Not everyone loves a bored game.
If writing about games over the last few years has taught me anything, it’s that you can’t assume that someone reading has any knowledge of the game in question. With that in mind, it means it’s probably a good idea to explain what Othello is, and it’ll be a handy way of padding out what would otherwise be a rather short review.
Othello is a strategy game for two players, and has you take turns to fill an 8×8 grid with counters of your colour. The game begins with four counters – two of each colour – and you take it in turns to place a new counter in play; with the requirement that the new piece will overturn counters of the opposite colour as it forms a line. You can place a counter horizontally, vertically, or diagonally as long as it will complete a line of counters in your colour. Play rolls to the opponent after you’ve placed your counter, and continues until either all 64 squares are filled or the opposition counters are all converted.
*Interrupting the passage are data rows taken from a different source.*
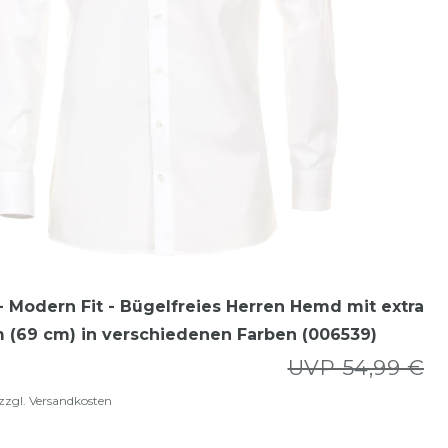
 Modern Fit - Bügelfreies Herren Hemd mit extra
 (69 cm) in verschiedenen Farben (006539)
UVP 54,99 €
zzgl.
Versandkosten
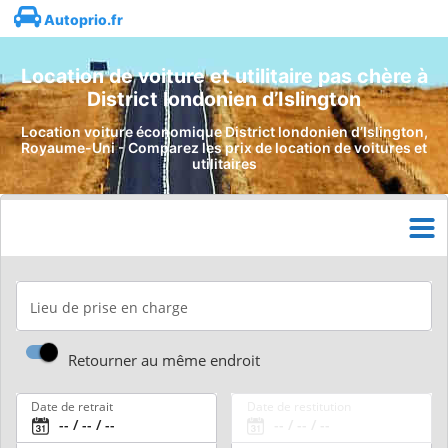
Autoprio.fr
Location de voiture et utilitaire pas chère à
District londonien d’Islington
Location voiture économique District londonien d’Islington,
Royaume-Uni - Comparez les prix de location de voitures et
utilitaires
Lieu de prise en charge
Retourner au même endroit
Date de retrait
Date de restitution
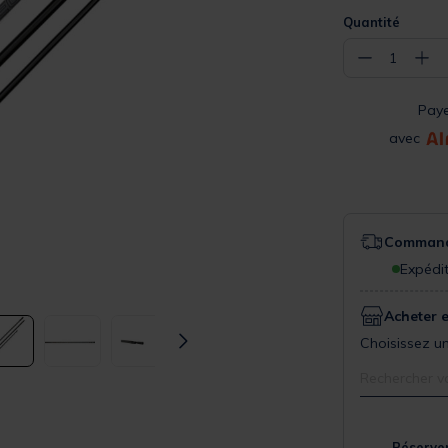
Quantité
−
+
1
Pay
avec
Commande
Expédit
Acheter 
Choisissez un
Rechercher v
Réserver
As a board game, the presentation of Othello is rather limited. There are only two modes available; playing versus the AI (with many degrees of difficulty available), or against a human controlled opponent. With the classic board game adage of “easy to play, difficult to master” you’ll certainly pick the core of the game up quickly, and before long you’ll best the AI at lower levels – but as you crank that dial up, you’ll encounter a much bigger challenge.
The Joy-Con are used in multiplayer, with each player able to take on the game with one each, or the option to pass one complete controller around. It works well enough in all three main forms of use, so that’s a positive and it can get a little addictive (especially playing with an actual person).
The problem is that it’s not that exciting – not compared to some of the other Switch titles available, and especially not against some of the more multiplayer focused efforts that Nintendo’s new console already has. Othello is the kind of thing that gets installed on a new laptop or PC for FREE, and you play to waste time when you are at work or something. I don’t suppose there are many of us that actually want to play it in their free time, and certainly not those that spend hundreds on a new system (and could be playing Breath of the Wild instead). Flip some counters, or smash the granny out of Ganon? There’s no contest for me.
Othello has been developed and published by Arc System Works, probably more well known for the Guilty Gear and BlazBlue series, so a classic board game seems a somewhat odd choice for their first Switch game when the system could perhaps have benefited from one of their more renowned releases. It’s not that it’s rubbish however, as it’s a decent representation of the game and it’s pretty cheap. The problem is that it’s pretty pointless, and if you really want to play Othello then you can probably play it for free on most of the devices you already own!